2.    Model Luka Sayatan (Insisi)
Hewan-hewan dibius dan diberi sayatan secara paravertebral (panjang 2,5-3,0 cm) dibuat melalui seluruh kulit. Setelah sayatan dibuat, kulit yang berpisah disimpan bersama-sama dan dijahit dengan benang nilon 0,5 cm dengan jarum melengkung (No. 11). Dua uji formulasi, basis krim dan salep povidone yodium digunakan pada luka sekali sehari dalam 7 hari. Jahitan pada luka tersebut diganti pada hari ke 8 dan daya rentang luka diukur pada hari ke 10 dengan menggunakan tehnik aliran air konstan.

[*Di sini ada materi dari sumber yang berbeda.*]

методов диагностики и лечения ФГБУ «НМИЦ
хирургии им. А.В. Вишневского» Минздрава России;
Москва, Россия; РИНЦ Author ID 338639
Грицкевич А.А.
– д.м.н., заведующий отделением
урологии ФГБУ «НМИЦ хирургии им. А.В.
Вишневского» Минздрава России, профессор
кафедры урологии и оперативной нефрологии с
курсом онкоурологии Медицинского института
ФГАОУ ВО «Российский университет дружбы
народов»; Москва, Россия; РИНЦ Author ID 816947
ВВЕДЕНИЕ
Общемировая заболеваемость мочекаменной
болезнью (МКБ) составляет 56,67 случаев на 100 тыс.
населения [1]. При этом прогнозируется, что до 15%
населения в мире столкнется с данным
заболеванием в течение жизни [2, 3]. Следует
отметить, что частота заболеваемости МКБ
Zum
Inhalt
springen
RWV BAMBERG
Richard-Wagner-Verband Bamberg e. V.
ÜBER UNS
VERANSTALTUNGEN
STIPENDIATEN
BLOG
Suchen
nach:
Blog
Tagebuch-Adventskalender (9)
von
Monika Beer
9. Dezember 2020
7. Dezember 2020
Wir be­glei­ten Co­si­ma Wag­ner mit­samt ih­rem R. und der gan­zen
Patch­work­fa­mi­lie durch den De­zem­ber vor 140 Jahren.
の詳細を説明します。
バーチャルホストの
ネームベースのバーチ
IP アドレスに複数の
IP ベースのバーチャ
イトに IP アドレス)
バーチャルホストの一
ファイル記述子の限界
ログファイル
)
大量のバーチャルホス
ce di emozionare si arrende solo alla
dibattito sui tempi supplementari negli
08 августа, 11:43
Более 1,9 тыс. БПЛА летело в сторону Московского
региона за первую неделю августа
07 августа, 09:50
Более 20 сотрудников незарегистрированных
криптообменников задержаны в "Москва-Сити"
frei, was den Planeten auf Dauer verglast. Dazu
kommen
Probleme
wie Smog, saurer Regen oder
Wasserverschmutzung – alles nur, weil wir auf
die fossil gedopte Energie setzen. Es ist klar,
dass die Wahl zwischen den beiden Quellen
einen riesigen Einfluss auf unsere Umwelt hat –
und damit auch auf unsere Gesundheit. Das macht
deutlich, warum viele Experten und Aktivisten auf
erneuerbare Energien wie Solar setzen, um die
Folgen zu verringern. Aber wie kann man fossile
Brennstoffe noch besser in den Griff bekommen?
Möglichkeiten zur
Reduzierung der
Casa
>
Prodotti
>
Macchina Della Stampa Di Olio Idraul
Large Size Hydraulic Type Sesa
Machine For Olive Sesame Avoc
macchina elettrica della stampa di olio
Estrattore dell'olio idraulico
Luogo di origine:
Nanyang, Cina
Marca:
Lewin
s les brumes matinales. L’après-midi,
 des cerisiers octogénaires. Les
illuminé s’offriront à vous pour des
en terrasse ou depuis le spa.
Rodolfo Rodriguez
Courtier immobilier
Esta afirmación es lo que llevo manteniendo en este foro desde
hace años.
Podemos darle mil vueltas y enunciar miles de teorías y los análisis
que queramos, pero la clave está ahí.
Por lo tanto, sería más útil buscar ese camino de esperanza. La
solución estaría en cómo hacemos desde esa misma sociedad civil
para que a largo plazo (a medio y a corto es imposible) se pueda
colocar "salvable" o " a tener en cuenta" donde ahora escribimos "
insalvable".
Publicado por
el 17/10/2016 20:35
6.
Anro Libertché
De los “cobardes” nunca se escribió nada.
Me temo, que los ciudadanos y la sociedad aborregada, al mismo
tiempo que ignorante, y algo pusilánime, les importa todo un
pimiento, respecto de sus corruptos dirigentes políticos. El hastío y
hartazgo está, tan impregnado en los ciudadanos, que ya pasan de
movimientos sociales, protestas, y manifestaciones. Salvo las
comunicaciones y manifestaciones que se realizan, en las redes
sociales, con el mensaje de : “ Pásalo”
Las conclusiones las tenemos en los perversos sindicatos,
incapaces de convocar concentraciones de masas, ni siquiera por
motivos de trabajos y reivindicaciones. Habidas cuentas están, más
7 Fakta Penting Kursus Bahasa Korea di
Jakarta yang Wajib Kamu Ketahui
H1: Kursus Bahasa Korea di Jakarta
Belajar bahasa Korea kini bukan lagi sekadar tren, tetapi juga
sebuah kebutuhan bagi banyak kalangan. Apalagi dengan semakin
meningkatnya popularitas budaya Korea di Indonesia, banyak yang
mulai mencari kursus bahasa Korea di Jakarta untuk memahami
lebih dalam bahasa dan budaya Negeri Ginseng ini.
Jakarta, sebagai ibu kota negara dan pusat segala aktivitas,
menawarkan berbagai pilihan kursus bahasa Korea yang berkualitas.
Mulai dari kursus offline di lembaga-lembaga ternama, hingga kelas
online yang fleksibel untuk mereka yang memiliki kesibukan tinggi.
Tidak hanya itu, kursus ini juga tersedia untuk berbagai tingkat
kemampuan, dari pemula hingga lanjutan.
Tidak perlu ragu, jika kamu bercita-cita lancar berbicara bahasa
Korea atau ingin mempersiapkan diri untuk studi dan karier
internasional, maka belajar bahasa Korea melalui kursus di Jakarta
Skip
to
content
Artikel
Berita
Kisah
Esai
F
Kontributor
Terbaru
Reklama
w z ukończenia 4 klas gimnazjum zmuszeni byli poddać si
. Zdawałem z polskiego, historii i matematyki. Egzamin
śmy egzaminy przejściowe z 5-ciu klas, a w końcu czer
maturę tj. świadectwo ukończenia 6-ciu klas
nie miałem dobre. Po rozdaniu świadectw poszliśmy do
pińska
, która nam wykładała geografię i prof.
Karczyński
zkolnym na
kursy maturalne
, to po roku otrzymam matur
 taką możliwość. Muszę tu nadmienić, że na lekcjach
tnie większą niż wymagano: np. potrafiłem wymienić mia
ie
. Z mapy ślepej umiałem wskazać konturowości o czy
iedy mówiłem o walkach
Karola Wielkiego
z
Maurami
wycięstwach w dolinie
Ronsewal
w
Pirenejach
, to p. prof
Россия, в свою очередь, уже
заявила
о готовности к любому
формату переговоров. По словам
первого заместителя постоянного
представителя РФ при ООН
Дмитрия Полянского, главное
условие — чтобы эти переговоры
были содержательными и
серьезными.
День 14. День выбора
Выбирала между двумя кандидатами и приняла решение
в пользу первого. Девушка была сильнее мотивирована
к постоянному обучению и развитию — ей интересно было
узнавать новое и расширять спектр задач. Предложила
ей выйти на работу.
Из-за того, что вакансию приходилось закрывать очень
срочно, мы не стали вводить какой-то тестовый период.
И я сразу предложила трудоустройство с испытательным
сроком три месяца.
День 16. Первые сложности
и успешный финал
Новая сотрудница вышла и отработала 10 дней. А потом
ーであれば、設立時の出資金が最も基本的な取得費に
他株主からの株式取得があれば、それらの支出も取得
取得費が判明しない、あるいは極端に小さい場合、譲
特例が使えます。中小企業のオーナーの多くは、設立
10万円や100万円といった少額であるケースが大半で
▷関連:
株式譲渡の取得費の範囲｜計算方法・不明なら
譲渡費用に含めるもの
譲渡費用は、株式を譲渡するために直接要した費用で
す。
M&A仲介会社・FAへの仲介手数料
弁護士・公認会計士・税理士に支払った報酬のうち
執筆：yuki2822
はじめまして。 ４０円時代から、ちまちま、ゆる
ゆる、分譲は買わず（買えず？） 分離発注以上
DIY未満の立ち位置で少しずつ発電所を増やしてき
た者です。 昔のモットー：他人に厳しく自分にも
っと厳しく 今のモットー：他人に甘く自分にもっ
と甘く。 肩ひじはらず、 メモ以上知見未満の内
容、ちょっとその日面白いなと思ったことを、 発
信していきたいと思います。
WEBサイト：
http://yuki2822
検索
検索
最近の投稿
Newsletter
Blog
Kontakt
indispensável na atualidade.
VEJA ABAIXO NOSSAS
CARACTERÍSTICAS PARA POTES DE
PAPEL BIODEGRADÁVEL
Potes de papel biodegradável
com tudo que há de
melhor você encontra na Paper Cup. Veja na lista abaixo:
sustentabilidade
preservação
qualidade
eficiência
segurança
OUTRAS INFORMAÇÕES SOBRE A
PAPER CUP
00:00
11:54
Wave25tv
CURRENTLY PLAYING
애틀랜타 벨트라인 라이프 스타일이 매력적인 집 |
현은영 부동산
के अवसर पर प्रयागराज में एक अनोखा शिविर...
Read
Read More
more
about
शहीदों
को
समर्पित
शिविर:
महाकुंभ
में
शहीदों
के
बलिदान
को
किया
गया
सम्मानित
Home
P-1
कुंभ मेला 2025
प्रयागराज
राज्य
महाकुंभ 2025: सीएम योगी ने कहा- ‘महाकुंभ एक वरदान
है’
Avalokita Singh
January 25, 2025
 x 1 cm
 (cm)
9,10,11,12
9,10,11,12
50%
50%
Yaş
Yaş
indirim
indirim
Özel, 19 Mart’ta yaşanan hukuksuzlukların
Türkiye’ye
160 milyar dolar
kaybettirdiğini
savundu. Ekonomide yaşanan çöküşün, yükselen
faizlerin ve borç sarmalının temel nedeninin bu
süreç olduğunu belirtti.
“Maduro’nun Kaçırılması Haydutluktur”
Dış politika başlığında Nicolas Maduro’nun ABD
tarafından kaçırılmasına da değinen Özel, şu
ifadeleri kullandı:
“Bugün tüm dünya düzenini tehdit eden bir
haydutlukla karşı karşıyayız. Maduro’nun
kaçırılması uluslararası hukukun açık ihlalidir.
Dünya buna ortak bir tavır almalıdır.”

v Teknik Aliran Air Konstan
Pada hari ke-10 hewan diamankan ke meja operasi, di bawah cahaya anestesi eter. Sebuah baris digambar di kulit normal di kedua sisi luka, 3 mm jauh dari garis luka. Dua gunting (untuk medis) diterapkan pada garis yang saling berhadapan. Di satu sisi gunting dikaitkan pada batang logam yang diperbaiki ke meja operasi. Gunting lainnya dihubungkan ke wadah polietilena yang tahan bocor melalui tali yang  berjalan di atas katrol. Wadah polietilena tersebut dihubungkan ke penampung air yang ditempatkan pada ketinggian yang sesuai melalui tabung karet yang tersumbat denganpinchcock”. Pengukuran daya rentang luka, tabung itu dilepaskan ke aliran konstan dan terus menerus mengalir air dari penampung air ke wadah polietilena. Sebagai berat yang secara bertahap meningkat, ia bertindak sebagai gaya yang menarik untuk mengganggu luka. Segera pemisahan luka tersebut diamati, tabung karet dijepit dan wadah polietilena ditimbang.
D.    HASIL
Dalam studi mengenai luka pemotongan (eksisi), kontraksi luka ditangani dengan salep povidon iodine dan luka tersebut diobati dengan formula I dan II. Tiga golongan tersebut diamati antara 16 dan 18 hari. Sementara itu, kelompok hewan I dan III yang tidak diobati membutuhkan 20 hari untuk penyembuhan luka. Dalam studi luka sayatan (insisi), kekuatan menarik salep povidon iodine sebesar 379,98 ± 2,95 gm dan kelompok I (control) sebesar 164,55 ± 3,14 gm, sedangkan kelompok III (basis krim) menunjukkan 202,75 ± 3,04 gm. Kekuatan menarik dari formulasi I dan II masing-masing menunjukkan hasil 366,08 ± 2,32 dan 351,35 ± 3,29. Hasilnya dinyatakan sebagai rata-rata. Perbedaan hasil rata-rata yang signifikan dianalisa dan kemudian dilanjutkan dengan uji Turky’s. Nilai-P <0,05 dianggap signifikan.
E.     PEMBAHASAN
Pada percobaan yang dilakukan, tanaman C. asiatica, C. longa dan A. barbadensis  dipilih yang dapat mempercepat proses penyembuhan luka. Pada formulasi I dan II memberikan hasil terbaik, mungkin dikarenakan asiatikosida dari C. asiatica mempercepat proses kolagenisasi dan kekuatan untuk menarik. Asiatikosida, adalah senyawa utama dalam ramuan herbal yang diketahui dapat menyembuhkan luka  dengan mengurangi lipid peroksida pada luka. Kurkumin dari C.longa bertanggung jawab untuk menutup luka dan meningkatkan sintesis kolagen. A. barbadensis meningkatkan aldehid dan menurunkan kelarutan asam. Semua faktor tersebut yang memungkinkan bertanggung jawab dalam proses penyembuhan luka pada formulasi I dan II.
Pada luka sayatan, formulasi dilakukan untuk membandingkan kekuatan tarik dari 10 hari luka lama dengan luka yang tidak terobati. Formulasi I dan II menunjukkan peningkatan kekuatan tarik yang signifikan terlihat pada 10 hari luka lama, hal ini dikarenakan kemungkinan adanya peningkatan konsentrasi kolagen per satuan luas dan stabilisasi serat.